Луна
Зинаида Николаевна Гиппиус
«Желтовато-красное, теплое солнце уходило. Его свет ложился теперь только на верхушки зданий, окружающих уютную, тесную площадь св. Марка в Венеции. Внизу была уже свежая тень, только в правом углу, у собора, через прилегающую к этой стороне Пьяцетту, врывался низкий сноп лучей. Камни Пьяцетты были облиты этими лучами, и дальше, за нею, горела воздушная вода Большого Канала. Мартовским предзакатным холодком веяло от бледноватых небес. Они были очень чисты, только на востоке, розовой облачной тенью, полуневидный, гнулся серп молодого месяца…»
Зинаида Гиппиус
Луна
I
Желтовато-красное, теплое солнце уходило. Его свет ложился теперь только на верхушки зданий, окружающих уютную, тесную площадь св. Марка в Венеции. Внизу была уже свежая тень, только в правом углу, у собора, через прилегающую к этой стороне Пьяцетту, врывался низкий сноп лучей. Камни Пьяцетты были облиты этими лучами, и дальше, за нею, горела воздушная вода Большого Канала. Мартовским предзакатным холодком веяло от бледноватых небес. Они были очень чисты, только на востоке, розовой облачной тенью, полуневидный, гнулся серп молодого месяца.
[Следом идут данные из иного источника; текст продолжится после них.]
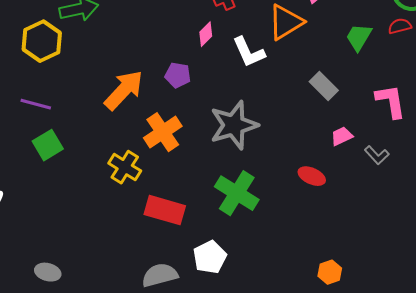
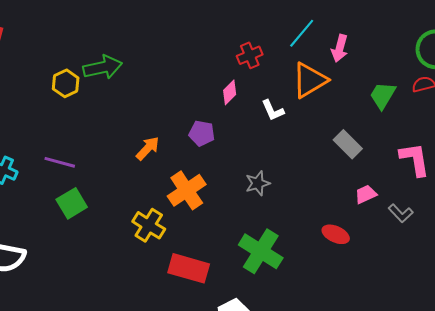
yellow hexagon: (42, 41) -> (66, 83), moved, size x0.7
white L-shape: (249, 52) -> (273, 110), size x0.7
orange arrow: (124, 90) -> (148, 148), size x0.6
gray star: (234, 125) -> (258, 183), size x0.5

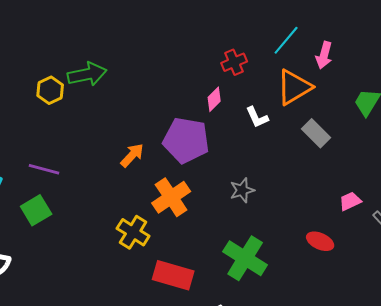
purple pentagon: (202, 133) -> (186, 140), size x1.8
gray rectangle: (348, 144) -> (316, 133), moved
green square: (72, 203) -> (36, 210), moved

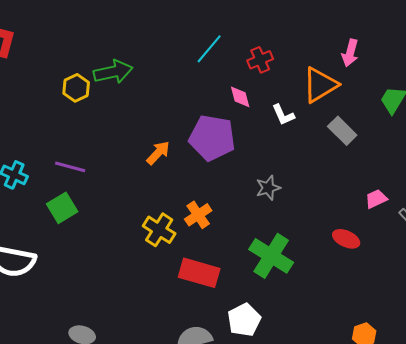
cyan line: (286, 40) -> (209, 49), moved
pink diamond: (214, 99) -> (240, 97), turned -60
orange cross: (171, 197) -> (198, 215), moved, size x0.7

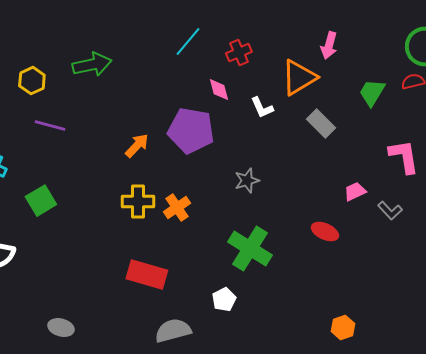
yellow hexagon: (76, 88) -> (32, 81), moved
purple line: (70, 167) -> (50, 126), moved
yellow cross: (159, 230) -> (138, 202), moved, turned -32
red rectangle: (199, 273) -> (147, 275), moved
white pentagon: (244, 320) -> (224, 300), moved, size x0.7

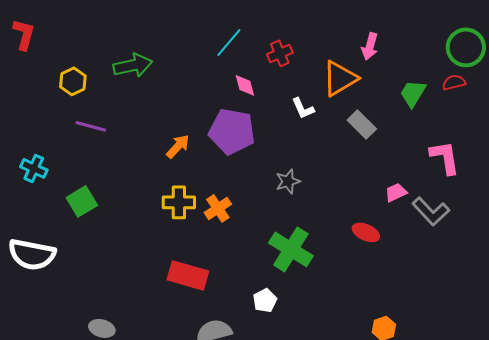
pink diamond: (219, 90) -> (245, 85), moved
gray L-shape: (390, 211) -> (431, 211), size x1.5

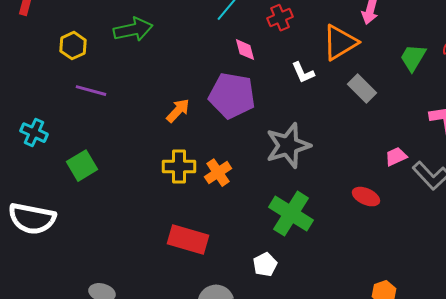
gray star: (288, 181) -> (288, 146), size x1.8

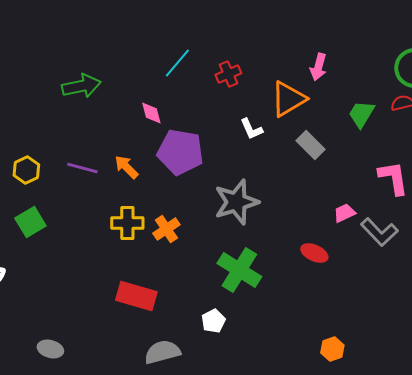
yellow hexagon: (73, 46) -> (26, 170), moved
pink diamond: (245, 50) -> (151, 113), moved
purple line: (91, 91) -> (82, 168), moved
orange arrow: (178, 111) -> (126, 167), turned -88

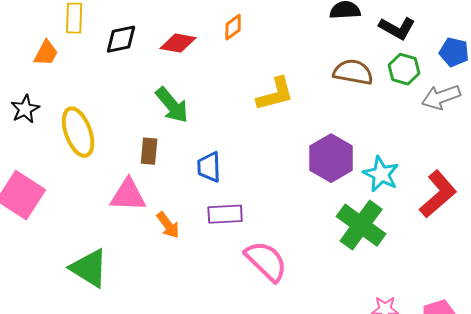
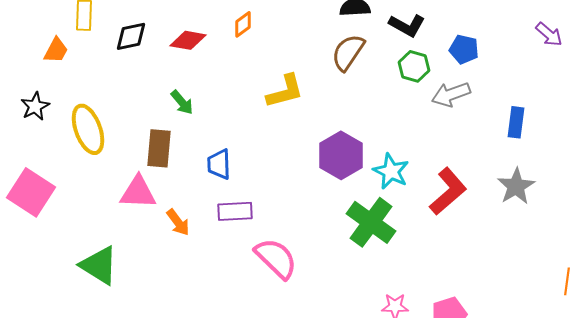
brown semicircle: (353, 72) -> (348, 52), moved, turned -66
green arrow: (172, 105) -> (182, 102), size x0.7
brown rectangle: (149, 151) -> (159, 148), size x1.4

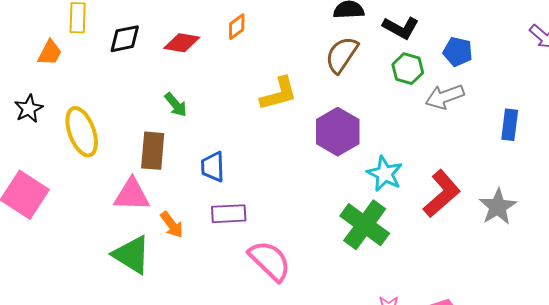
purple hexagon: (341, 155) -> (338, 132), moved
gray star: (516, 186) -> (498, 207), moved
green triangle: (99, 265) -> (132, 255), moved

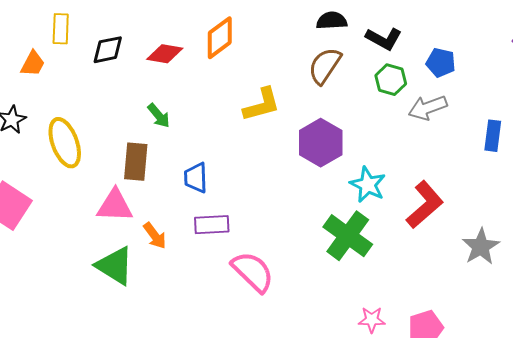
orange diamond: (237, 27) -> (220, 38), size x1.6
gray star: (498, 207) -> (481, 247), moved

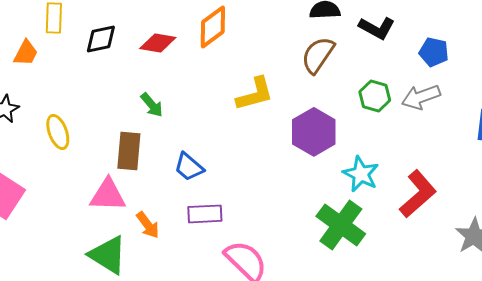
green hexagon: (391, 80) -> (375, 96), moved
yellow ellipse: (65, 143) -> (58, 132), size x0.7
blue trapezoid: (196, 178) -> (189, 167), turned -48

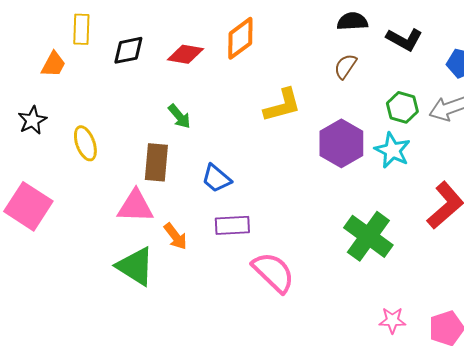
brown semicircle: (318, 55) -> (345, 66), size x0.7
cyan star: (361, 174) -> (392, 150), moved

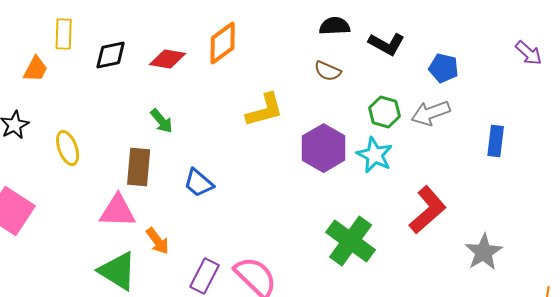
brown semicircle: (345, 66) -> (328, 71), turned -100
purple rectangle: (232, 225) -> (205, 276), moved, turned -60

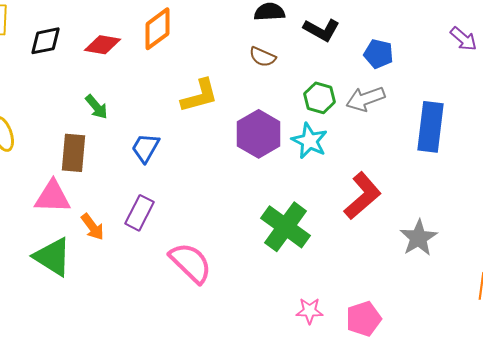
blue rectangle: (496, 141) -> (431, 127), size x1.6
blue trapezoid: (199, 183) -> (146, 148), moved, turned 80
purple rectangle: (205, 276) -> (140, 213), moved

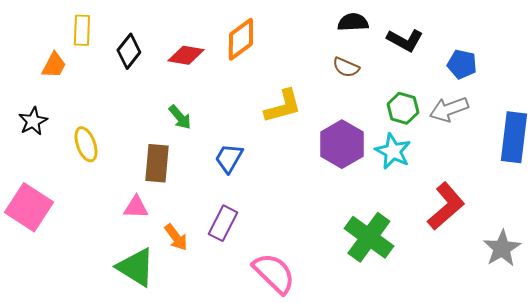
black diamond: (46, 41) -> (129, 51), turned -40
pink triangle: (53, 197) -> (136, 207), size x0.7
Площадь была полна людей. Посередине, на возвышении, играл оркестр. Музыканты были в красных одеждах с золотом. Звуки, сдавленные стенами уютной площади, рождались слишком громкими. Но они шли вверх и, вырвавшись на волю, улетали под самое небо, чистые и нежные. Когда замолкал оркестр – слышался говор, шелест людских шагов и живое трепетанье и свист голубиных крыльев в остывающем воздухе.
Из кафе вынесли столики. Их желтоватые ряды тянулись почти по всей правой стороне площади. Сильно пахло фиалками, темные пучки которых продавали надоедливые и некрасивые женщины. Площадь походила на большую, бальную залу, только более прекрасную, чем всякая бальная зала, потому что над нею вместо потолка были небеса.
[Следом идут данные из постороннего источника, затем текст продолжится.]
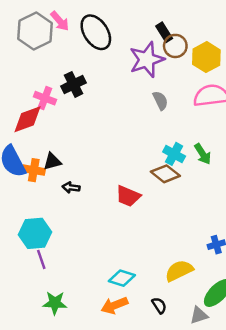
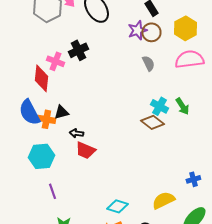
brown circle: (175, 46) -> (151, 32), moved
purple star: (147, 60) -> (137, 30), size x0.7
red diamond: (28, 119) -> (41, 78), turned -64
red trapezoid: (128, 196) -> (85, 150), moved
cyan hexagon: (35, 233) -> (41, 156), moved

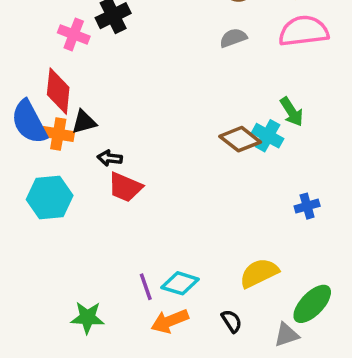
gray semicircle: (148, 63) -> (233, 38), turned -84
red diamond: (41, 78) -> (58, 91), moved
cyan cross: (159, 106) -> (268, 136), moved
blue cross: (193, 179) -> (307, 206), moved
purple line: (52, 191) -> (146, 287), moved

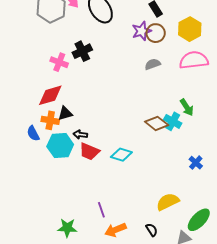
red diamond: (58, 91) -> (50, 95), turned 68
blue semicircle: (29, 122) -> (33, 133), moved, size x0.6
cyan hexagon: (50, 197) -> (60, 146), moved
blue cross: (307, 206) -> (196, 163), turned -32
cyan diamond: (180, 283) -> (121, 155), moved

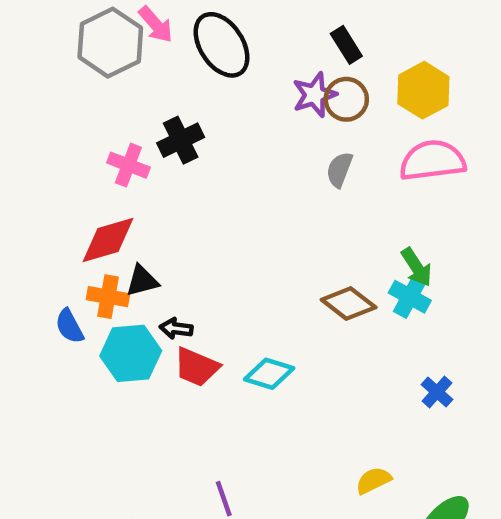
gray semicircle: (153, 64) -> (339, 170), turned -49
cyan cross: (173, 121) -> (410, 297), moved
yellow semicircle: (168, 202) -> (374, 480), size x0.7

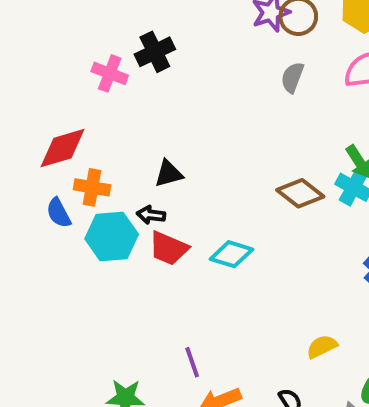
red diamond: (108, 240) -> (62, 148), moved
black triangle: (142, 281) -> (169, 174), moved

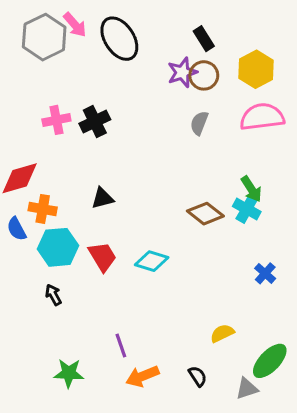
black cross: (155, 52) -> (95, 121), moved
pink cross: (110, 73) -> (56, 120), turned -32
black arrow: (151, 215) -> (53, 295), moved, turned 55
red trapezoid: (169, 248) -> (102, 257), turned -144

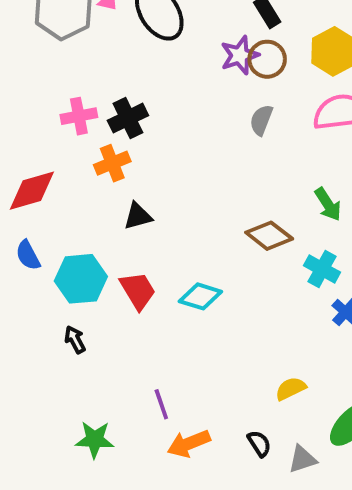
orange cross: (43, 209) -> (112, 163), moved, turned -32
cyan cross: (247, 209) -> (322, 269), moved
gray triangle: (247, 389) -> (302, 459), moved

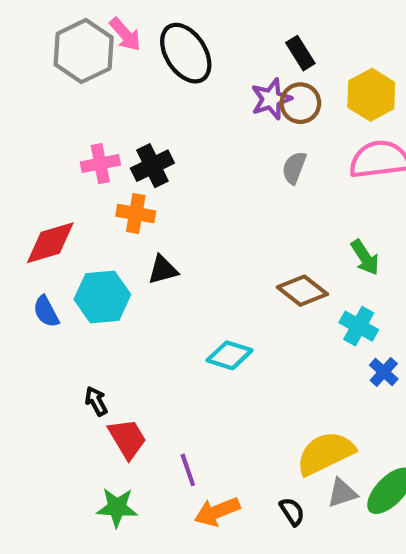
orange cross: (112, 163) -> (136, 214), turned 32
cyan hexagon: (81, 279) -> (102, 297), moved
red trapezoid: (138, 291) -> (127, 439), moved
yellow semicircle: (291, 389) -> (325, 453), size x1.8
gray triangle: (302, 459) -> (342, 493), moved

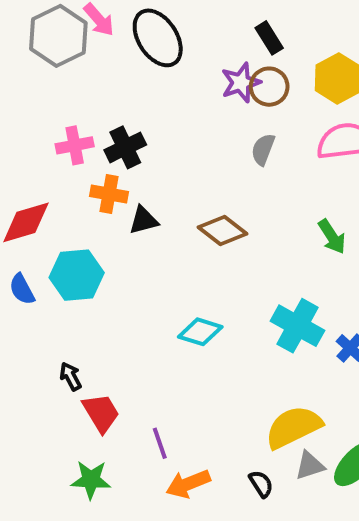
black triangle: (163, 270) -> (143, 220), moved
brown diamond: (302, 291) -> (223, 230), moved
cyan cross: (359, 326) -> (298, 326), moved, size x1.4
За одним из столиков, перед неуклюжим чайным прибором, сидел Степан Маркович Вальцев. Он сел спиною к собору, к Пьяцетте и к уже тающим солнечным лучам. Так ему лучше была видна направо белая черта молодого месяца. И он поднимал глаза постоянно, стараясь уловить первый блеск нежного серпа.
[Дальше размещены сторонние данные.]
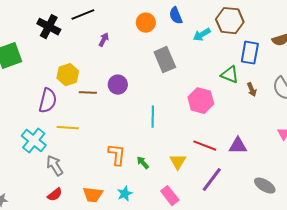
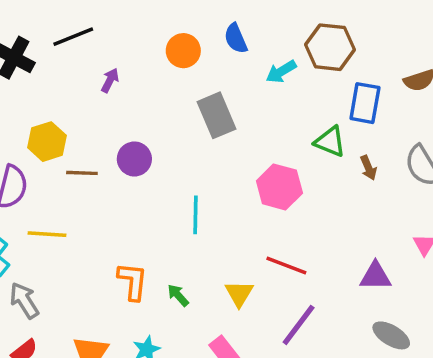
purple triangle: (238, 146) -> (375, 276), moved

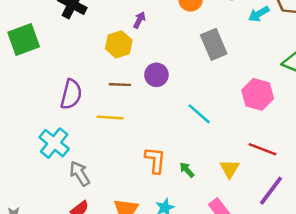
yellow hexagon: (47, 142) -> (119, 44), moved
cyan line: (196, 215) -> (199, 114), turned -50
yellow line: (47, 234) -> (110, 117), moved

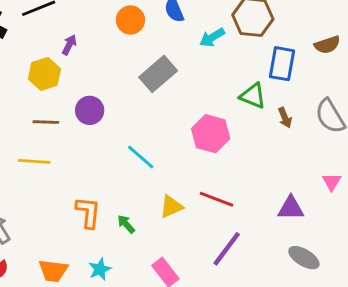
gray rectangle: (214, 44) -> (158, 74), turned 72
yellow triangle: (230, 169) -> (171, 207), moved, turned 35

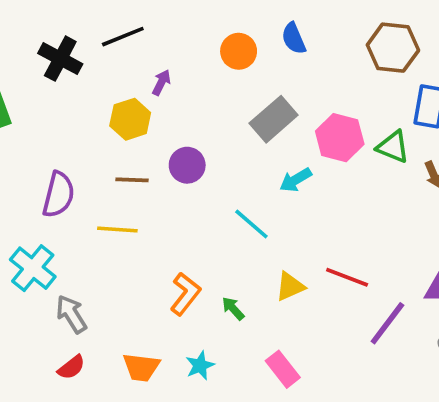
cyan arrow: (212, 37) -> (296, 180), moved
pink hexagon: (211, 134) -> (340, 138), moved
orange L-shape: (88, 212) -> (185, 294), turned 32
purple line: (227, 249) -> (387, 323), moved

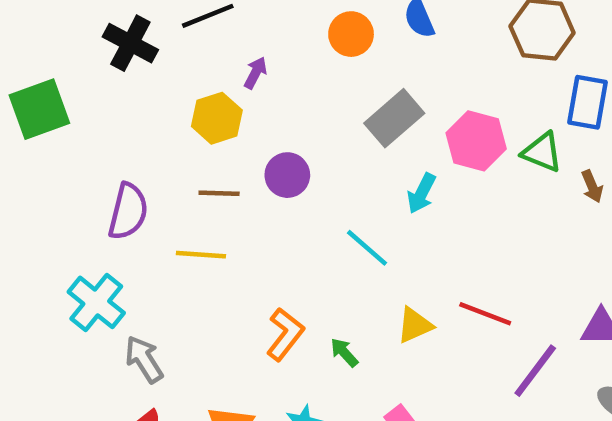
cyan arrow: (296, 180) -> (422, 193), turned -32

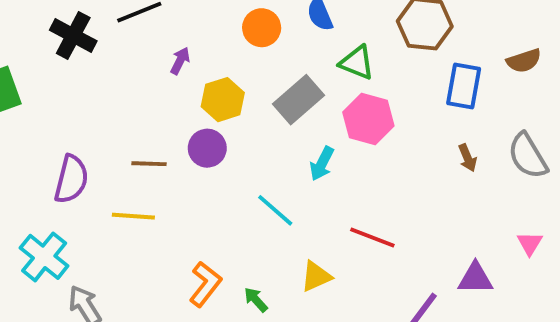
yellow hexagon: (217, 118) -> (223, 100), moved
green triangle: (542, 152) -> (357, 63), moved
red line: (485, 314) -> (372, 237), moved

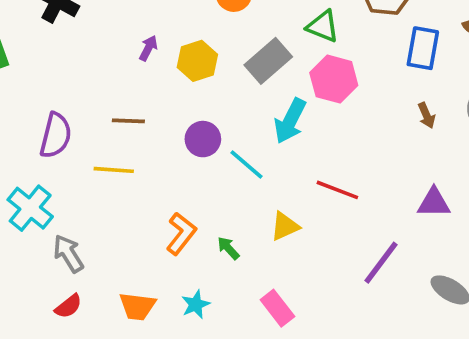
purple arrow: (180, 61) -> (148, 48), moved
purple circle: (207, 148) -> (203, 139), moved
cyan arrow: (322, 164) -> (290, 121), size x1.4
purple triangle: (475, 278) -> (434, 203), moved

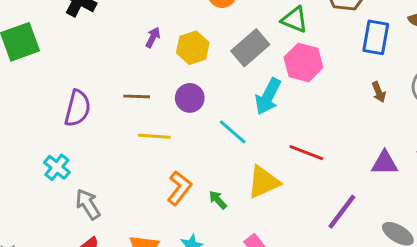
purple circle: (203, 139) -> (190, 98), moved
yellow line: (114, 170) -> (154, 136), moved
cyan cross: (30, 208) -> (57, 167), size x0.7
yellow triangle: (285, 226) -> (264, 182), size x1.4

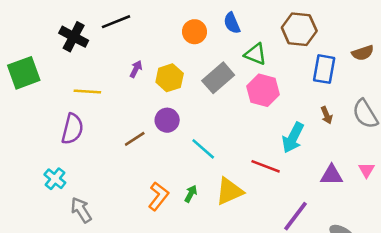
brown line: (137, 96) -> (135, 139), moved, turned -35
cyan arrow: (268, 96) -> (293, 138), moved
yellow line: (154, 136) -> (87, 92), moved
green arrow: (218, 200) -> (191, 194), moved, turned 70

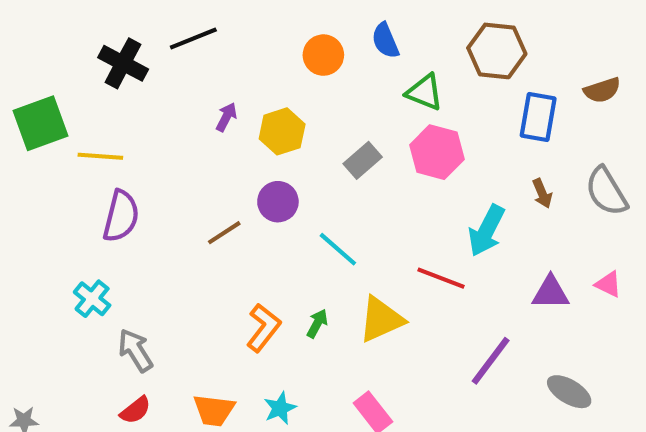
gray rectangle: (218, 78) -> (363, 160), moved, size x0.7
yellow line: (87, 92) -> (100, 156), moved
pink triangle: (366, 170) -> (608, 284), turned -35

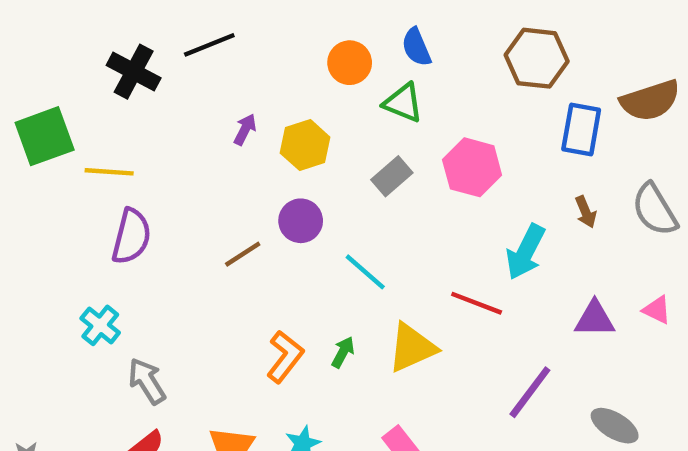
brown semicircle: (602, 90) -> (650, 101), size x1.5
green triangle: (425, 92) -> (403, 103), moved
Вальцев был еще далеко не старый человек – лет тридцати пяти-шести. Но в волосах его, волнистых, мягких и легких даже на взгляд, – сильно проглядывала седина. Он снял шляпу и провел по лбу рукой с очень длинными, худыми пальцами. Сам он весь казался слишком худым, почти костлявым, при высоком росте. Он слегка горбился в плечах, и серая одежда его, удобно и хорошо сшитая, висела на нем чересчур свободно.
Прищурив близорукие глаза, очень красивые, светлые, под густыми черными бровями, Вальцев всматривался теперь в одного человека. Этот человек сидел впереди Вальцева, спиною к нему, тоже за столиком, и спина казалась Степану Марковичу необыкновенно знакомой. Он даже чувствовал, как у него, где-то за сознанием, толпятся, стекаются воспоминания, связанные с этим коренастым человеком. Он не толст, но крепок; короткая, молодая шея над голубоватым пальто кажется еще краснее от нежного цвета этого пальто, черные, крутые завитки волос выбиваются из-под шляпы… Но что-то мешало Вальцеву увидать свои воспоминания, которые он только ощущал, осязал, как слепой. Они тут, он чует их прикосновение, их движение – и не понимает, не видит их, потому что нет света. Это было так мучительно, что Вальцев прикрыл глаза рукою, стараясь забыть, не смотреть.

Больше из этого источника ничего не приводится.